BGE 139 V 496
 
65. Extrait de l'arrêt de la IIe Cour de droit social dans la cause Office de l'assurance-invalidité du canton de Genève contre F. (recours en matière de droit public)
 
9C_801/2012 du 28 octobre 2013
 
Art. 61 lit. a ATSG; Art. 69 Abs. 1bis IVG; Auferlegung der Kosten für ein Gerichtsgutachten im Verfahren der Invalidenversicherung.
 
Art. 29 Abs. 2 BV; Anspruch auf rechtliches Gehör; Pflicht zur Begründung von Entscheiden.
 
Sachverhalt
A. F., sans formation professionnelle, a exercé de nombreuses activités lucratives non qualifiées jusqu'en 2000. Le 8 octobre 2003, l'intéressé a déposé une demande de prestations de l'assurance-invalidité tendant principalement à l'octroi d'une mesure d'orientation professionnelle. L'Office de l'assurance-invalidité du canton de Genève (ci-après: l'office AI) a recueilli divers renseignements médicaux auprès des médecins traitants de l'assuré, à savoir les docteurs M., spécialiste en médecine physique et réadaptation (rapport du 23 octobre 2003), W., spécialiste en ophtalmologie (rapports des 23 octobre 2003, 18 octobre 2004 et 12 décembre 2005) et G., spécialiste en psychiatrie et psychothérapie (rapport du 20 juin 2005). D'après ces renseignements, l'assuré souffrait de problèmes à répétition au genou droit, de lombo-sciatalgies gauches récurrentes, de séquelles d'un traumatisme perforant de l'oeil gauche (ayant abouti à une énucléation le 7 octobre 2004) et d'un trouble dépressif.

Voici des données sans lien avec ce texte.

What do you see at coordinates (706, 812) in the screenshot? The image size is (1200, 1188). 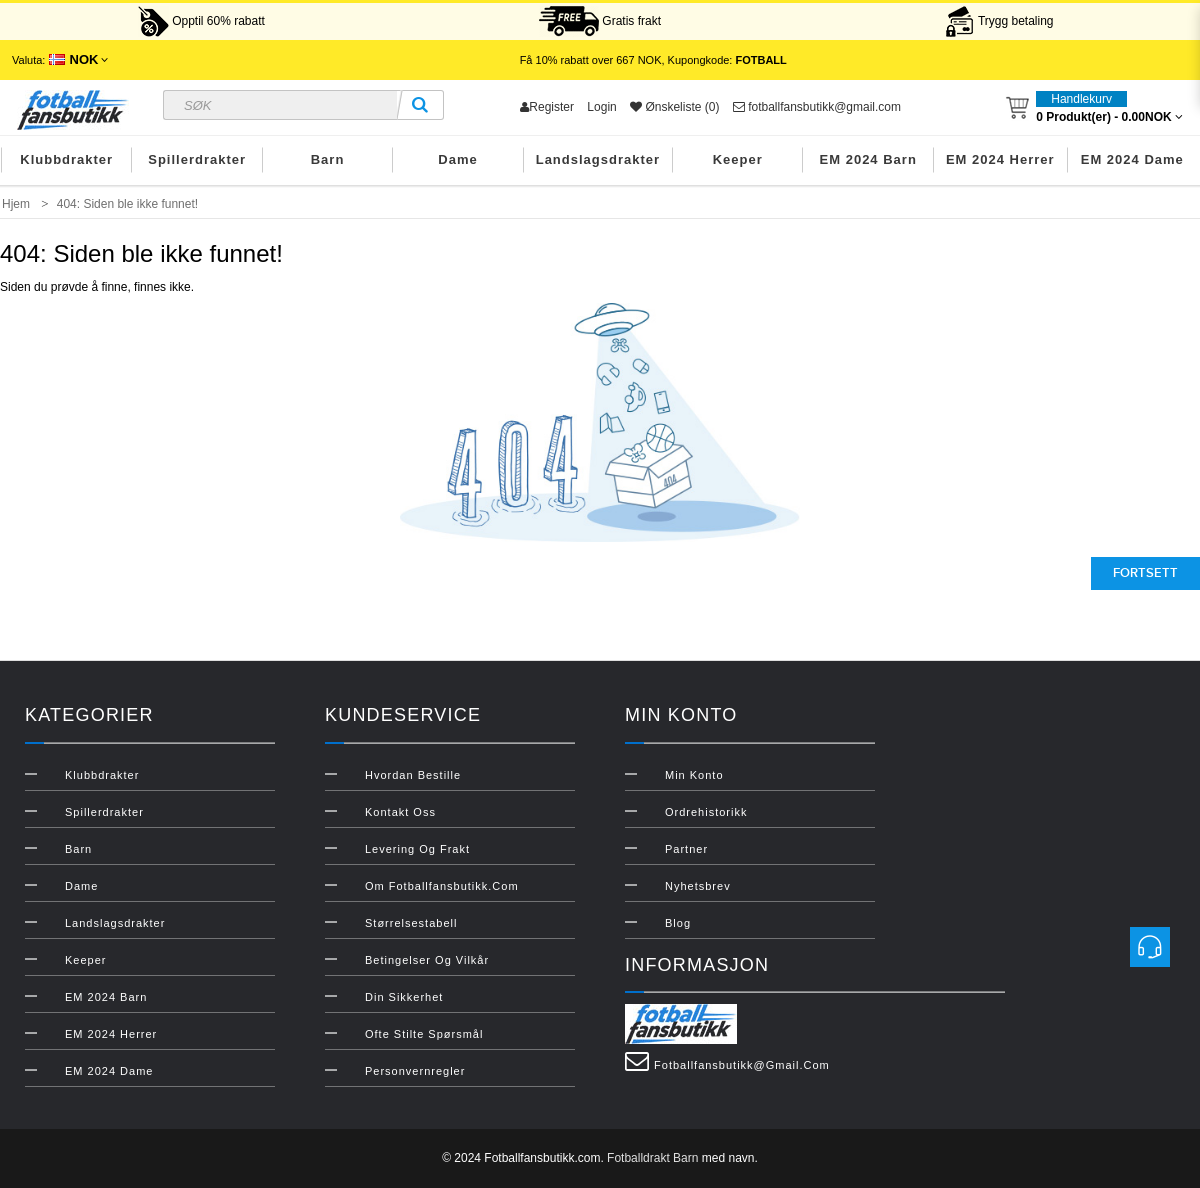 I see `Ordrehistorikk` at bounding box center [706, 812].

L'assuré a été examiné par le Service médical régional de l'assurance-invalidité (SMR) à l'occasion d'un examen clinique rhumato-psychiatrique. Dans un rapport du 20 juin 2006, les docteurs P., spécialiste en rhumatologie et en médecine physique et réadaptation, et H., spécialiste en psychiatrie et psychothérapie, ont retenu les diagnostics - avec répercussion sur la capacité de travail - de status post entorse grave du genou droit avec instabilité postérieure persistante, de status post déchirure de l'aileron rotulien interne (instabilité de la rotule droite), de lombalgies chroniques non irritatives et non déficitaires dans un contexte de hernie discale L4-L5 médiane gauche et de status post pose de prothèse oculaire gauche; d'après les médecins précités, l'assuré disposait d'une pleine capacité de travail dans une activité physiquement légère et ne nécessitant pas de vision binoculaire.
Au cours des années 2007 et 2008, l'assuré a subi plusieurs interventions chirurgicales au niveau des genoux et du nez.
Après que l'assuré eut recouvré une stabilité suffisante sur le plan médical, l'office AI a examiné l'opportunité d'allouer à l'assuré des mesures d'ordre professionnel. Après avoir écarté l'idée d'une formation professionnelle initiale, l'office AI a mis en oeuvre un stage d'orientation professionnelle. A l'issue de la mesure qui s'est déroulée du 7 décembre 2009 au 21 mars 2010 et au cours de laquelle l'assuré a effectué un stage en entreprise en qualité d'aide de crèche, il a été constaté que l'assuré n'était pour l'heure pas en mesure d'être réadapté, l'assuré souffrant de problèmes cervicaux qui entraînaient une incapacité de travail totale.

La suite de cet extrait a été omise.